Malgré toutes ces émotions, le retour sur Lyon ne parut pas moins long. Ni mon déménagement sur Valenciennes le lendemain d’ailleurs. Mais tout s’est bien passé. Me voici donc installé là-haut pour un an. Les températures sont fraîches mais l’ensoleillement est sensiblement le même qu’à Lyon pour l’instant. Pourvu que ça dure. J’ai fait ma première sortie sur l’eau hier. Le bassin est vraiment top. Seules quelques péniches viennent perturber la navigation.

Nous repartons déjà lundi en stage. Direction le Jura et la Base Nautique de Bellecin. L’enchaînement ne laisse pas beaucoup de temps entre chaque échéance, mais c’est ainsi. L’ambiance nous fera rapidement oublier ce « petit » détail.

Voici le lien pour revoir les finales de Cazaubon. La nôtre démarre à 3h05.

Bon week-end.


Bientôt Aiguebelette !

27/03/2017

Deux semaines après la tête de rivière de Marignane les choses se précisent. Le plus dur est maintenant derrière nous. Le foncier accumulé et capitalisé durant l’hiver sera les fondations de la saison internationale. Mais avant de se projeter aussi loin il faudra passer le championnat de France en skiff. Point de passage obligatoire et incontournable dans la préparation, il fait office de juge de paix pour l’encadrement fédéral. Aucun passe-droit n’existe, quel que soit votre statut et votre palmarès les compteurs sont remis à zéro. Mais malgré la pression que cela représente, je m’entraine pour faire des courses. C’est donc avec le sourire et l’envie que je voie se rapprocher l’échéance.
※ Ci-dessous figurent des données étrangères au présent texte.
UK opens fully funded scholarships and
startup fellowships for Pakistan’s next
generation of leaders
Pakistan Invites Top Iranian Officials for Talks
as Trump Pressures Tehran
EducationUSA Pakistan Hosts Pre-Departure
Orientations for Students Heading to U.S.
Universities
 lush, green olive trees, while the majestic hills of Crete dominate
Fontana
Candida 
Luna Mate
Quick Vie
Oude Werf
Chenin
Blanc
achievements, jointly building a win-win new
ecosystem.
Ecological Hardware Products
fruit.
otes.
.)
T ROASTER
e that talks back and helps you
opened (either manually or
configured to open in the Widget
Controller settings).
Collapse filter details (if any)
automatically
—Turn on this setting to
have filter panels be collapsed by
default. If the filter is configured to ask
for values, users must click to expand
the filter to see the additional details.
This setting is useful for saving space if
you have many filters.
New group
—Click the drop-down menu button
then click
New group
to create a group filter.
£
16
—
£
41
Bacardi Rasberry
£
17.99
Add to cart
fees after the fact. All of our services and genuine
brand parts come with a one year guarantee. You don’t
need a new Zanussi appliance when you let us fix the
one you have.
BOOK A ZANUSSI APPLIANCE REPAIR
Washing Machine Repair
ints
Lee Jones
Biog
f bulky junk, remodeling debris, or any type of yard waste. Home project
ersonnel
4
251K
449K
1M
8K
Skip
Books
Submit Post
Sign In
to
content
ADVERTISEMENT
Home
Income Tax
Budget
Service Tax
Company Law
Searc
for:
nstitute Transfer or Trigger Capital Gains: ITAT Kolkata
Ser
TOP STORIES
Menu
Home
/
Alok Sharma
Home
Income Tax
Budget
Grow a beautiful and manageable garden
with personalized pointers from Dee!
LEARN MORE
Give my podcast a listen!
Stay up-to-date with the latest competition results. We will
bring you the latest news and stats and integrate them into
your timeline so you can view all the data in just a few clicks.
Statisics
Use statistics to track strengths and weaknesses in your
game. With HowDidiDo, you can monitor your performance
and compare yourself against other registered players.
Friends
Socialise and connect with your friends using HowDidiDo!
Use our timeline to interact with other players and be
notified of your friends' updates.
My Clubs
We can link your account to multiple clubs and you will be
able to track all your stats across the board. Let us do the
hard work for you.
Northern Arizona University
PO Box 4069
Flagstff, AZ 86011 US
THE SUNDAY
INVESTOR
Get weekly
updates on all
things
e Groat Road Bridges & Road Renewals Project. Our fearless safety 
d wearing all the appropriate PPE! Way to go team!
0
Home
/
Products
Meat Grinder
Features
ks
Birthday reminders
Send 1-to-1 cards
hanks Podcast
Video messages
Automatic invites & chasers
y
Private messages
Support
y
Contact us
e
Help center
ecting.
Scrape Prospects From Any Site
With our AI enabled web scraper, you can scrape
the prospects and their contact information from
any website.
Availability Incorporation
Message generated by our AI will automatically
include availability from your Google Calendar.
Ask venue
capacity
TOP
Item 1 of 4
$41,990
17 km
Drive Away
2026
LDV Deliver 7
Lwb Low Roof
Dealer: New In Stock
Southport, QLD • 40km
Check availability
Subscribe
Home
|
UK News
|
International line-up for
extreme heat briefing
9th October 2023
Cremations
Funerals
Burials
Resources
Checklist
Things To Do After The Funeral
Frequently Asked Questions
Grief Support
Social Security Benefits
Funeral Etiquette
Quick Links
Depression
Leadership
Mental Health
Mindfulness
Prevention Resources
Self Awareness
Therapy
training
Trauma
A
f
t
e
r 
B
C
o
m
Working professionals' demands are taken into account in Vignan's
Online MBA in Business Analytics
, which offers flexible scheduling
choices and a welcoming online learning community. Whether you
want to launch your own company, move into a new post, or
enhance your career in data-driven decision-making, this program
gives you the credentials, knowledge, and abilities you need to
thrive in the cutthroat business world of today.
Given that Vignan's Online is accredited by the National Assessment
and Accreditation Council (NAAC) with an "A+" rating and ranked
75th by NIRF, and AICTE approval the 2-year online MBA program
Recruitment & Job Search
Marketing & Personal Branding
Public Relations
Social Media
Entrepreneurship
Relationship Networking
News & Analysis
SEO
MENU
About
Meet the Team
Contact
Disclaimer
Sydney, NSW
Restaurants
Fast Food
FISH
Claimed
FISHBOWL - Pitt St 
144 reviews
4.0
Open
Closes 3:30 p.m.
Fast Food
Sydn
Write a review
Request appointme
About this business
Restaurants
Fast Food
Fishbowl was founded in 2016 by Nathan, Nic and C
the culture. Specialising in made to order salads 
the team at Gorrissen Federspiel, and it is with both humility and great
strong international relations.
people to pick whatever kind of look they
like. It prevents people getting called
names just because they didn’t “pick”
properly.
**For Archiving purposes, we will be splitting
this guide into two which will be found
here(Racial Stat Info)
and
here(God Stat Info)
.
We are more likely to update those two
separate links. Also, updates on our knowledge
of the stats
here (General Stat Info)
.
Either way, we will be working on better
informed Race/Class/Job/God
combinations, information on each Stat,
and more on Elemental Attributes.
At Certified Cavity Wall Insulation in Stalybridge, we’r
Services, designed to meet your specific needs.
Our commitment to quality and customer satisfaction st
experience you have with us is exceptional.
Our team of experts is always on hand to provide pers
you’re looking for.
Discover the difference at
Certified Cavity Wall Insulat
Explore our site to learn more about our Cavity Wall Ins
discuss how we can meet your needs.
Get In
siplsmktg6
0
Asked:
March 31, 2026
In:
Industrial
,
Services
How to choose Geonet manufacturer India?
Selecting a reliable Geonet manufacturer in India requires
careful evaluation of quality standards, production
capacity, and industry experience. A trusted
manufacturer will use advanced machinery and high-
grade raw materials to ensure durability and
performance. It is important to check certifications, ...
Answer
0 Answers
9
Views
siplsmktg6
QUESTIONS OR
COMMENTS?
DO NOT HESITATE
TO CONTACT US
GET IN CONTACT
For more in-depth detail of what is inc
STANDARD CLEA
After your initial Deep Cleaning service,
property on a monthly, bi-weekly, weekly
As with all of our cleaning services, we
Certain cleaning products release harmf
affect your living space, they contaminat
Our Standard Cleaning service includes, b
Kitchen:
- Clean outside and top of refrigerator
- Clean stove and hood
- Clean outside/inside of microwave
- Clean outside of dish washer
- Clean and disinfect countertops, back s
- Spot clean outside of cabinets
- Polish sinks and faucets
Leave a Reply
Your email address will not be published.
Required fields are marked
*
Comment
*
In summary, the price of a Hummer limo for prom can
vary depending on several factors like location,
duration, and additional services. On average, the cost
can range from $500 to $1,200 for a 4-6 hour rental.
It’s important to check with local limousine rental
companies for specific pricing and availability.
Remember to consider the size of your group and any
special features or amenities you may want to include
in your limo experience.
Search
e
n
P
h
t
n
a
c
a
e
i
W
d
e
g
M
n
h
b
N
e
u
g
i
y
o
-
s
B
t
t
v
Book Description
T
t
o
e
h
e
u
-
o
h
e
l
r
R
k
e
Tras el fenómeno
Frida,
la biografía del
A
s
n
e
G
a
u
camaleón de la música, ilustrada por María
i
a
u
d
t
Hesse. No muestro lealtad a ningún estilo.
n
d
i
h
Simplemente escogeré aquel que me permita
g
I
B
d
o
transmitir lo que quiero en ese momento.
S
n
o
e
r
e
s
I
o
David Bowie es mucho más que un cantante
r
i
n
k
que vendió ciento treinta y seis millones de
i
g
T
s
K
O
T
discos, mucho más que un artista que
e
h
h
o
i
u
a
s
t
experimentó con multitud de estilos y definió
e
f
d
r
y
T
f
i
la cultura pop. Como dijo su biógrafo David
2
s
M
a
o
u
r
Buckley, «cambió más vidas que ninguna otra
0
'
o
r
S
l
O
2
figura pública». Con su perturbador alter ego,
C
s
La première étape aura lieu ce week-end sur Aiguebelette avec le championnat de zone Sud-Est. Chaque rameur doit passer par là s’il veut se qualifier au championnat de France. Me concernant le scénario sera un peu « différent » cette année. Ayant remporté le contre-la-montre en début de mois, j’ai le privilège d’être nommé « quotas » par la fédération. Je suis donc dore et déjà qualifié pour les Frances (même si ma participation ce week-end est exigée par la direction technique nationale). Ce statut me permettra néanmoins de concourir non pas contre mes camarades poids légers, mais contre mes homologues poids lourds. L’entraineur national a souhaité que je m’inscrive dans cette catégorie pour créer du « challenge ». Je n’ai plus qu’à croiser les doigts pour que la forme soit optimale car l’enjeu est de taille. Stany Delayre et Pierre Houin feront de même dans leurs zones respectives. Matthieu Androdias, Hugo Boucheron et Thibaut Verhoeven seront donc nos nouveaux adversaires…David contre Goliath, verdict dans quelques jours maintenant. Petite précision, nous irons quand même nous peser avant chaque course pour respecter le règlement et le processus de sélection traditionnellement imposé aux rameurs poids léger.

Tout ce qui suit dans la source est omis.